Sage and PwC jointly committed at Sage Future 2026 to making AI explainability a standard in finance software, combining product development with governance frameworks.
The initiative is called "Beyond the Black Box." Sage is the software provider; PwC is the partner bringing deployment experience and risk management structure. PwC's involvement is notable specifically because it's already operating AI at scale internally: 86% of PwC employees are actively using AI tools, with more than 240,000 Microsoft Copilot licenses deployed and over 4,000 custom GPTs built and reused across the firm. That's not a firm talking about AI governance theoretically — it's a firm that has encountered the black box problem in practice and built internal governance around it.
For finance teams, the initiative is less a product announcement than a signal: the explainability gap in AI tools is large enough that a major accounting software vendor and one of the Big Four are jointly committing to address it. Sage's framing — calling it the "trust cost of AI" — gives practitioners language for a problem they've been absorbing without being able to name it clearly.
What should you demand from AI finance tools before your next contract renewal?
Demand three things before any AI finance tool renewal: visible reasoning, traceable source data and a clear way to find errors before they compound.
The first question tests the glass box requirement directly. Vendors who answer with "you can export a summary report" are describing a post-hoc audit tool, not an explainable AI system. The distinction matters because auditability after the fact still requires significant reconstruction work — that's the 12.9-hour problem. What you need is transparency at the point of use, before you act on the output.
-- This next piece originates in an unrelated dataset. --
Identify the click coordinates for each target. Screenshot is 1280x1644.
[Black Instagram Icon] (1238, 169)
The second question targets data lineage. For any AI-generated financial output, you should be able to trace the number back to the source transaction or data source without a support ticket. If the vendor can't demonstrate this during a sales conversation, the tool doesn't have it.
The third question is about error detection. The Sage conference case study — the agent that gradually introduced misclassifications — is not an edge case. It's a predictable failure mode for any AI system running in a production finance environment. Ask the vendor how the system surfaces its own errors. If the answer is "you'd catch it in review," the burden of error detection has been transferred back to your team. That's not AI reducing overhead — that's AI creating a new category of oversight work.
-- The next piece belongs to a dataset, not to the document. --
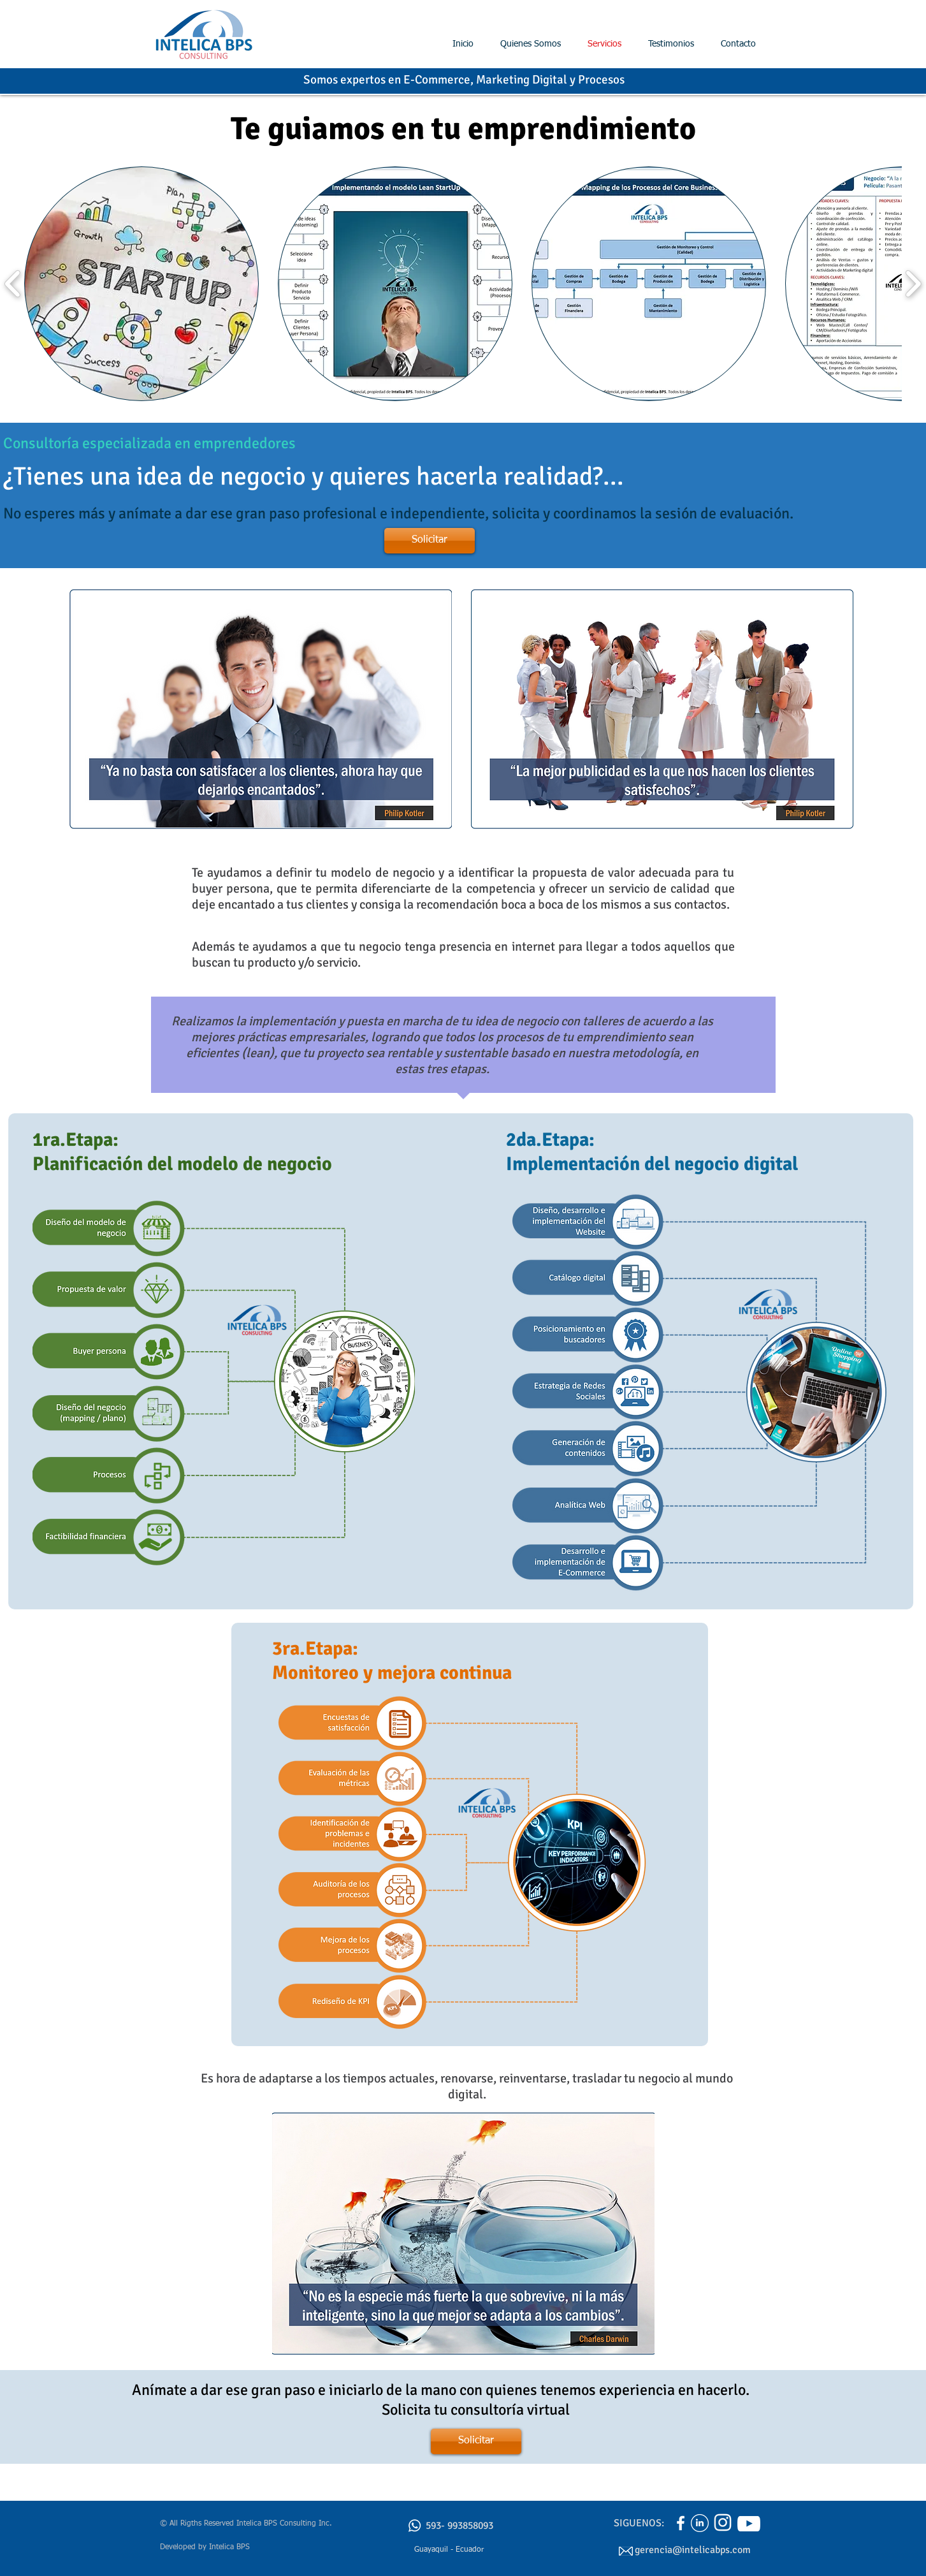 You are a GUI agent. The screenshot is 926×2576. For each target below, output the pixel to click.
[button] (141, 283)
Why the 26% figure matters more than the 12.9 hours
The 12.9-hour number is striking, but the 26% figure is the one that changes the ROI conversation. Firms buying AI finance tools are typically projecting time savings — automating reconciliation, categorization, report generation. Those projections are real. But if a quarter of those savings are being consumed by verification and explanation work, the actual net gain is substantially lower than the gross projection. Until AI tools close the explainability gap, every ROI model for AI in finance should include a validation overhead line. Sage's research gives you the number to use: budget 26% of projected savings as a trust cost. If your vendor can demonstrate glass box behavior (traceable outputs, visible assumptions, real-time auditability) you can revise that assumption down. That's the commercial case for demanding transparency before you sign.